Several factors cause streams to erode and transport sediment, but the two main factors are stream–channel gradient and velocity. Stream–channel gradient is the slope of the stream usually expressed in meters per kilometer or feet per mile. A steeper channel gradient promotes erosion. When tectonic forces elevate a mountain, the stream gradient increases, causing the mountain stream to erode downward and deepen its channel, eventually forming a valley. Stream–channel velocity is the speed at which channel water flows. Factors affecting channel velocity include channel gradient which decreases downstream, discharge and channel size which increase as tributaries coalesce, and channel roughness which decreases as sediment lining the channel walls decreases in size thus reducing friction. The combined effect of these factors is that channel velocity actually increases from mountain headwaters to the mouth of the stream.
Discharge
Stream size is measured in terms of discharge, the volume of water flowing past a point in the stream over a defined time interval. Volume is commonly measured in cubic units (length x width x depth), shown as feet3 (ft3) or meter3 (m3). Therefore, the units of discharge are cubic feet per second (ft3/sec or cfs) or cubic meters per second (m3/s or cms). Smaller streams have less discharge than larger streams. For example, the Mississippi River is the largest river in North America, with an average flow of about 600,000 cfs (16,990.11 cms) [19]. For comparison, the average discharge for the Jordan River at Utah Lake is about 574 cfs (16.25 cms) [20] and for the Amazon River (the world’s largest river), annual discharge is about 6,200,000 cfs (175,565 cms) [21].
Discharge can be expressed by the following equation:
Q = V A
- Q = discharge (ft3/sec or cms),
- A = cross-sectional area of the stream channel [width times average depth] (in ft2, in2, or m2)

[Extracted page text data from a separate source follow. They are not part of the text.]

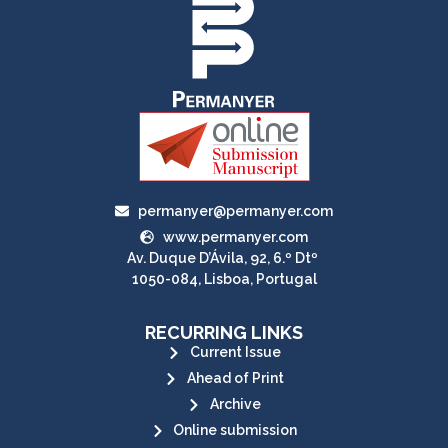
permanyer@permanyer.com
www.permanyer.com
Av. Duque D’Ávila, 92, 6.º Dtº
1050-084, Lisboa, Portugal
RECURRING LINKS
Current Issue
Ahead of Print
Archive
Online submission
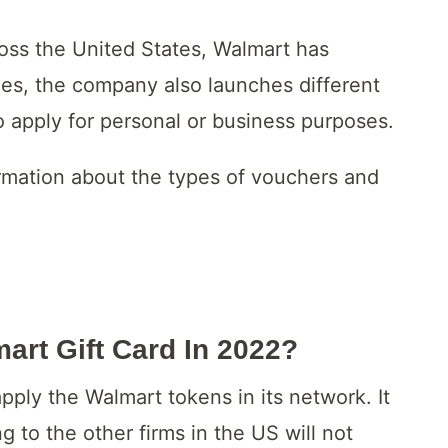
ross the United States, Walmart has
es, the company also launches different
 apply for personal or business purposes.
ormation about the types of vouchers and
rt Gift Card In 2022?
apply the Walmart tokens in its network. It
g to the other firms in the US will not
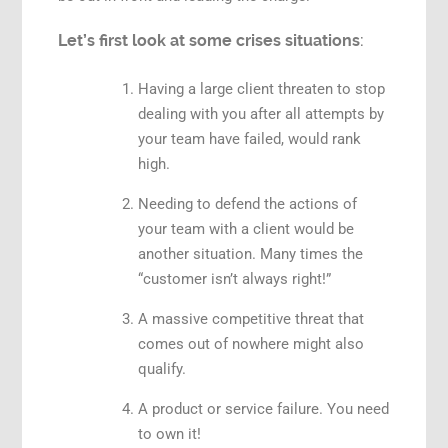
Let’s first look at some crises situations
:
Having a large client threaten to stop
dealing with you after all attempts by
your team have failed, would rank
high.
Needing to defend the actions of
your team with a client would be
another situation. Many times the
“customer isn’t always right!”
A massive competitive threat that
comes out of nowhere might also
qualify.
A product or service failure. You need
to own it!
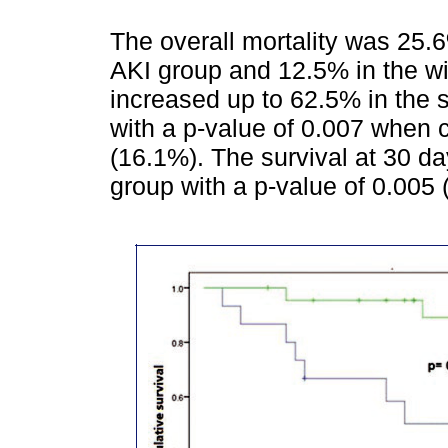
The overall mortality was 25.
AKI group and 12.5% in the wi
increased up to 62.5% in the 
with a p-value of 0.007 when c
(16.1%). The survival at 30 d
group with a p-value of 0.005 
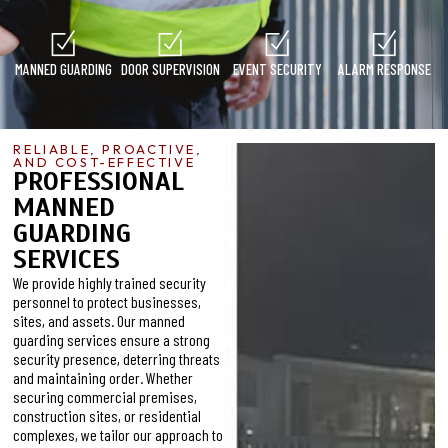
MANNED GUARDING
DOOR SUPERVISION
EVENT SECURITY
ALARM RESPONSE
RELIABLE, PROACTIVE,
AND COST-EFFECTIVE
PROFESSIONAL
MANNED
GUARDING
SERVICES
We provide highly trained security
personnel to protect businesses,
sites, and assets. Our manned
guarding services ensure a strong
security presence, deterring threats
and maintaining order. Whether
securing commercial premises,
construction sites, or residential
complexes, we tailor our approach to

- V = average channel velocity (ft/sec or m/s).
At a given location along the stream, velocity varies with stream width, shape, and depth within the stream channel as well. When the stream channel narrows but discharge remains constant, the same volume of water flows through a narrower space causing the velocity to increase, similar to putting a thumb over the end of a backyard water hose. In addition, during rain storms or heavy snow melt, runoff increases, which increases stream discharge and thus velocity.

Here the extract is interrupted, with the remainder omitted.